_ASSIGNED TASK_
From the first line to the last, retype the data below exactly.

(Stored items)
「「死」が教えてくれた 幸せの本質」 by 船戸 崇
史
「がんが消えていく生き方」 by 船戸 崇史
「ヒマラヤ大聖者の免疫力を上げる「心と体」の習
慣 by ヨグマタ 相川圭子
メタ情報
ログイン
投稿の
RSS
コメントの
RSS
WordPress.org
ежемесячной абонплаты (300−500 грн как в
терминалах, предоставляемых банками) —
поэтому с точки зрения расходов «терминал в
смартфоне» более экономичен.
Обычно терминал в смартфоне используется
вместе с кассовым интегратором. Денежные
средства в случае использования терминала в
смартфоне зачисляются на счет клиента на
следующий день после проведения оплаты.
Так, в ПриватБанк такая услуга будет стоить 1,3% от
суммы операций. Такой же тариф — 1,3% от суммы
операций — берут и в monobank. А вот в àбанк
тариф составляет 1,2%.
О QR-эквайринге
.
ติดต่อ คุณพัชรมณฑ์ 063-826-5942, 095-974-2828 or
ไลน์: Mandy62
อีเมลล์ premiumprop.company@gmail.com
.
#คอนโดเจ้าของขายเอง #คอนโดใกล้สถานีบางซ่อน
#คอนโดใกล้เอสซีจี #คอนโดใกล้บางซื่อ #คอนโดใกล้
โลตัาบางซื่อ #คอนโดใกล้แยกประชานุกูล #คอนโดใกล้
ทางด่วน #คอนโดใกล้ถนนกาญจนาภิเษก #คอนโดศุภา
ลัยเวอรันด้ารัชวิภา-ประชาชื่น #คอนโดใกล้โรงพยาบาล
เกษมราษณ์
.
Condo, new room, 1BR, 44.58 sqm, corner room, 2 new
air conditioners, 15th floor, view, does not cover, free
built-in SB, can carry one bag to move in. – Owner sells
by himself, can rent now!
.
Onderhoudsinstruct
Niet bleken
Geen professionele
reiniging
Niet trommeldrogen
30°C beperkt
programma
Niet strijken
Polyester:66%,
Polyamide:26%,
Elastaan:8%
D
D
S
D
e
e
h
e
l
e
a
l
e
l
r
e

_ANSWER BOX_
「「死」が教えてくれた 幸せの本質」 by 船戸 崇
史
「がんが消えていく生き方」 by 船戸 崇史
「ヒマラヤ大聖者の免疫力を上げる「心と体」の習
慣 by ヨグマタ 相川圭子
メタ情報
ログイン
投稿の
RSS
コメントの
RSS
WordPress.org
ежемесячной абонплаты (300−500 грн как в
терминалах, предоставляемых банками) —
поэтому с точки зрения расходов «терминал в
смартфоне» более экономичен.
Обычно терминал в смартфоне используется
вместе с кассовым интегратором. Денежные
средства в случае использования терминала в
смартфоне зачисляются на счет клиента на
следующий день после проведения оплаты.
Так, в ПриватБанк такая услуга будет стоить 1,3% от
суммы операций. Такой же тариф — 1,3% от суммы
операций — берут и в monobank. А вот в àбанк
тариф составляет 1,2%.
О QR-эквайринге
.
ติดต่อ คุณพัชรมณฑ์ 063-826-5942, 095-974-2828 or
ไลน์: Mandy62
อีเมลล์ premiumprop.company@gmail.com
.
#คอนโดเจ้าของขายเอง #คอนโดใกล้สถานีบางซ่อน
#คอนโดใกล้เอสซีจี #คอนโดใกล้บางซื่อ #คอนโดใกล้
โลตัาบางซื่อ #คอนโดใกล้แยกประชานุกูล #คอนโดใกล้
ทางด่วน #คอนโดใกล้ถนนกาญจนาภิเษก #คอนโดศุภา
ลัยเวอรันด้ารัชวิภา-ประชาชื่น #คอนโดใกล้โรงพยาบาล
เกษมราษณ์
.
Condo, new room, 1BR, 44.58 sqm, corner room, 2 new
air conditioners, 15th floor, view, does not cover, free
built-in SB, can carry one bag to move in. – Owner sells
by himself, can rent now!
.
Onderhoudsinstruct
Niet bleken
Geen professionele
reiniging
Niet trommeldrogen
30°C beperkt
programma
Niet strijken
Polyester:66%,
Polyamide:26%,
Elastaan:8%
D
D
S
D
e
e
h
e
l
e
a
l
e
l
r
e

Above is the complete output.